Конечно, пятнадцать с лишним лет не прошли бесследно, но в общем-то доктор Николаева изменилась мало: так же открыто и пристально смотрели ее глаза, такими же были их цвет и блеск, такой же быстрой казалась готовность к улыбке…
Когда мы, усевшись, начали нашу беседу, вошла уже знакомая мне девочка. На ней была голубая куртка с капюшоном: очевидно, девочка собралась уходить.
— Люба, как у тебя с письменным заданием по литературе? — спросила бабушка.
— Нормально, — ответила Люба, глядя на себя в зеркало.
— Что значит «нормально»? Неужели нельзя ответить по-человечески?
— Бабуленька, — сказала Люба, поправляя волосы. — Когда тебя спрашивают, как ты себя чувствуешь, ты отвечаешь: «Ничего». Ты что — думаешь, в твоем ответе больше информации?
— Нет, только послушать эту девчонку! — воскликнула доктор Николаева, всплеснув руками. — Иди сюда, я «молнию» тебе застегну…
— Бабушка, сквози, — сказала Люба весело и, помахав нам розовой ладонью, ушла.
— Что значит «сквози»? — спросила я шепотом, когда дверь за Любой закрылась.
— Ну вроде не приставай, занимайся своими делами, — сказала моя собеседница смущенно. — На их языке. Знаете, когда они собираются и начинают между собой разговаривать, у меня бывает ощущение, что они говорят на совершенно незнакомом диалекте. Понимаю только отдельные слова. Но вообще-то… — Она задумалась. — Вообще Люба — девочка неплохая. И сердце у нее доброе. Но вот сейчас… Взбрело ей в голову невесть что. И уперлась — никак не можем ее убедить…
Наступила пауза, лицо моей собеседницы стало расстроенным: разговор наш явно приближался к главной теме.
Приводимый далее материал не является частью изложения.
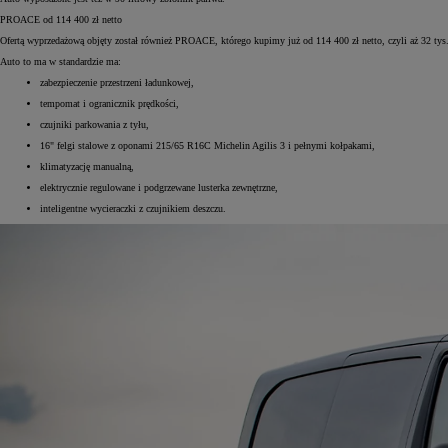
PROACE od 114 400 zł netto
Ofertą wyprzedażową objęty został również PROACE, którego kupimy już od 114 400 zł netto, czyli aż 32 ty
Auto to ma w standardzie ma:
zabezpieczenie przestrzeni ładunkowej,
tempomat i ogranicznik prędkości,
czujniki parkowania z tyłu,
16" felgi stalowe z oponami 215/65 R16C Michelin Agilis 3 i pełnymi kołpakami,
klimatyzację manualną,
elektrycznie regulowane i podgrzewane lusterka zewnętrzne,
inteligentne wycieraczki z czujnikiem deszczu.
— Я, как вы знаете, врач, — продолжала она наконец. — Сын и невестка тоже врачи. Медицина — не только наша профессия, это — основа нашей жизни. Люба росла, что называется, в медицинской атмосфере, врачебные термины помнит чуть ли не с пяти лет. Мы были уверены, что любовь к медицине передастся и ей, — ведь эта любовь, как нам казалось, витала в самом воздухе нашего дома. И что же? — Она развела руками. — Сейчас Люба в десятом классе и даже слышать не хочет о поступлении на медицинский. Вы, говорит, себе не принадлежите, вас днем и ночью вызывают, папа даже на собственный день рождения уезжал к больному и вернулся, когда все гости разошлись. Я, говорит, такой жизни для себя не хочу и про коронарную недостаточность каждый день слышать уже не в силах. И не спорьте со мной, все равно не переубедите…
— Кем же она хочет быть?
— Стюардессой, — гневно выпалила бабушка. — Мечтает, видите ли, надеть голубую тужурочку и мурлыкать пассажирам через микрофон: «Леди энд джентльмены…» Посудите сами: разве можно сравнить эту профессию с медициной? Ну полетает она несколько лет, пока молоденькая, а дальше что? А начнешь доказывать, она в ответ: «Бабушка, сквози…»
Отведя душу, моя собеседница успокоилась и стала рассказывать о своей работе в больнице.
Она увлеклась, говорила о новых методах лечения, вспоминала трудные случаи, когда удавалось спасти ребенка, который в других условиях был бы обречен на гибель, описывала современное здание больницы… Лицо ее оживилось, щеки разрумянились, а я слушала ее и снова видела теплую, тихую палату, затененные лампы и за сетками кроватей крошечные, недетски серьезные лица тех, за чью жизнь врач страстно и непреклонно боролся на первом трудном пороге их бытия…
Мы простились с Любовью Сергеевной, пообещав друг другу снова повидаться. Но вы знаете сами, как бежит время: понедельник — суббота, понедельник — суббота; только что распустились почки — и вот уже листопад! Короче говоря, прошел год. И вот недавно на Кутузовском проспекте я столкнулась с Любой.
За этот год Люба еще больше вытянулась, на ней была уже не куртка, а пальто до пят; распахиваясь, пальто открывало замшевую мини-юбку. В руке Люба держала портфель. Мы поздоровались и пошли вместе.
— Ну как? — спросила я, глядя на Любин нежный и невозмутимый профиль. — Исполнилась голубая мечта: полет над океаном и тэнк ю вери мач?